XVA analysis, risk measures and applications to centrally cleared trading.

Authors
Publication date
2017
Publication type
Thesis
Summary This thesis addresses various issues related to collateral management in the context of centralized trading through clearing houses. First, we present the notions of capital cost and funding cost for a bank, by placing them in an elementary Black-Scholes framework where the payoff of a standard call takes the place of a counterparty default exposure. We assume that the bank only imperfectly hedges this call and faces a funding cost higher than the risk-free rate, hence the FVA and KVA pricing corrections with respect to the Black-Scholes price. We then focus on the costs that a bank faces when trading in a CCP. To this end, we transpose the XVA framework of bilateral trading to centralized trading. The total cost for a member to trade through a CCP is thus decomposed into a CVA corresponding to the cost for the member to replenish its contribution to the guarantee fund in case of losses due to defaults by other members, an MVA corresponding to the cost of financing its initial margin and a KVA corresponding to the cost of capital put at risk by the member in the form of its contribution to the guarantee fund.

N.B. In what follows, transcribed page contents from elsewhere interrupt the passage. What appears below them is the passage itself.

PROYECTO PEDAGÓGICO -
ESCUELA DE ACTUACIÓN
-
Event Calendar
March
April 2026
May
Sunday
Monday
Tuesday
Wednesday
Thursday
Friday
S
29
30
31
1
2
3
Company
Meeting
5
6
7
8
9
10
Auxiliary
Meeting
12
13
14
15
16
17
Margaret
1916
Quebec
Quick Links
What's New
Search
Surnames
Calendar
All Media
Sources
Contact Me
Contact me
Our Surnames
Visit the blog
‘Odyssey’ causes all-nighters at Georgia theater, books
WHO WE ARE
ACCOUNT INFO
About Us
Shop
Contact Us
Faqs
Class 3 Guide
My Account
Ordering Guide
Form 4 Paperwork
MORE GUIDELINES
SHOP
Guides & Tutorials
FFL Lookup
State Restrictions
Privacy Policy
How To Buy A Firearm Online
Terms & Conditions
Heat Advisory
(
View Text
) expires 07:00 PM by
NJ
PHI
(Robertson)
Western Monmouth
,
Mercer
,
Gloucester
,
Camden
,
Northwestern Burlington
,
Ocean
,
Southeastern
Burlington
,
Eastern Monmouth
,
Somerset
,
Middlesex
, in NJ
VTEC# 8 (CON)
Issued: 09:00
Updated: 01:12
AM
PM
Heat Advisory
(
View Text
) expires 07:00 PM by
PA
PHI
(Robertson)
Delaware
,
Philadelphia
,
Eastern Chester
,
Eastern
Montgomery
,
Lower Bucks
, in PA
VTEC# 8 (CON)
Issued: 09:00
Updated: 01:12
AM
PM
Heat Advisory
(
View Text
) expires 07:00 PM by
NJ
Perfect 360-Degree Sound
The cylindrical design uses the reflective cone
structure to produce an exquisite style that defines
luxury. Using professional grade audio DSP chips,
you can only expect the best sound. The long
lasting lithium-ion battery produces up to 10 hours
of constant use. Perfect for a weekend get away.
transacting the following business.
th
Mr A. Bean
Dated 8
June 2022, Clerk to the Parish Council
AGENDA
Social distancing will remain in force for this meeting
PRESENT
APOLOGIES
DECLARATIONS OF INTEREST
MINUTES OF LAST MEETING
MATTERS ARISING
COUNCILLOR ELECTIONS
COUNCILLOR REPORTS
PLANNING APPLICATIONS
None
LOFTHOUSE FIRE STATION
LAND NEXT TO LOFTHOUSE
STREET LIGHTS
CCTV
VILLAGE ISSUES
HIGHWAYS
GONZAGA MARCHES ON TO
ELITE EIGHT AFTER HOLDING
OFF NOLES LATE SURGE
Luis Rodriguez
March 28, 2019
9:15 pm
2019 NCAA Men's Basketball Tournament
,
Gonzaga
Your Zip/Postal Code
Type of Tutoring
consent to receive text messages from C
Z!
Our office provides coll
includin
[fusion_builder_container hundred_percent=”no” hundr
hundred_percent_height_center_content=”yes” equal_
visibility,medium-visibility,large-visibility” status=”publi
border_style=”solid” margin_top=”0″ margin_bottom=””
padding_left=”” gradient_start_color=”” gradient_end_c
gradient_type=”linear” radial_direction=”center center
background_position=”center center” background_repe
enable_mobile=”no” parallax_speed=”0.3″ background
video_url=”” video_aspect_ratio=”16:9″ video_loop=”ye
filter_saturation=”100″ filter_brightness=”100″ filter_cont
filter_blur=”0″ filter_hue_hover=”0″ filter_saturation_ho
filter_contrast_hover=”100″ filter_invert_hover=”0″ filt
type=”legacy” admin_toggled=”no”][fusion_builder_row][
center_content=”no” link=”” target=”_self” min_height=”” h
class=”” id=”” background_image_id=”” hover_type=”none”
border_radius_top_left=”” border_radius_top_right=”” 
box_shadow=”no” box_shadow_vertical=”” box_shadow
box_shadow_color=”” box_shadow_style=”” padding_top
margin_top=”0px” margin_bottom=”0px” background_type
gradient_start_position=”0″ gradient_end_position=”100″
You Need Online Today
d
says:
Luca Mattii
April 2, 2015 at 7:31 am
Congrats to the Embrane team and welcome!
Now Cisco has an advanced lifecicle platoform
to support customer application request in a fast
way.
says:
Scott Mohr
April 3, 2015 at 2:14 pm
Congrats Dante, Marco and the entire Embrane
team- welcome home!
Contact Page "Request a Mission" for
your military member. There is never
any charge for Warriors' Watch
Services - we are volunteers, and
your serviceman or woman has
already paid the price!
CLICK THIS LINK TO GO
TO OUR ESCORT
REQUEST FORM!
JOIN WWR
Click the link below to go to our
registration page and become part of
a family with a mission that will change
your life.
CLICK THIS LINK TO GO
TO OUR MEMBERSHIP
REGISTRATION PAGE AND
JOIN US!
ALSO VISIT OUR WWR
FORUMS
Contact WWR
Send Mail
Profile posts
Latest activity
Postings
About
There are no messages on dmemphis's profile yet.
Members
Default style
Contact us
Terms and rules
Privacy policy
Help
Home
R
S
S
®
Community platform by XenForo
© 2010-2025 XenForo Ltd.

We then question the regulatory assumptions previously used, looking at alternatives in which members would use a third party for their initial margin, who would post the margin in the member's place in exchange for a fee. We also consider a method of calculating the guarantee fund and its allocation that takes into account the risk of the chamber in the sense of the fluctuations of its P&L over the following year, as it results from the combination of the market risk and the default risk of the members. Finally, we propose the application of multivariate risk measure methodologies for the calculation of members' margins and/or guarantee funds. We introduce a notion of systemic risk measures in the sense that they are sensitive not only to the marginal risks of the components of a financial system (e.g., but not necessarily the positions of the members of a CCP), but also to their dependence.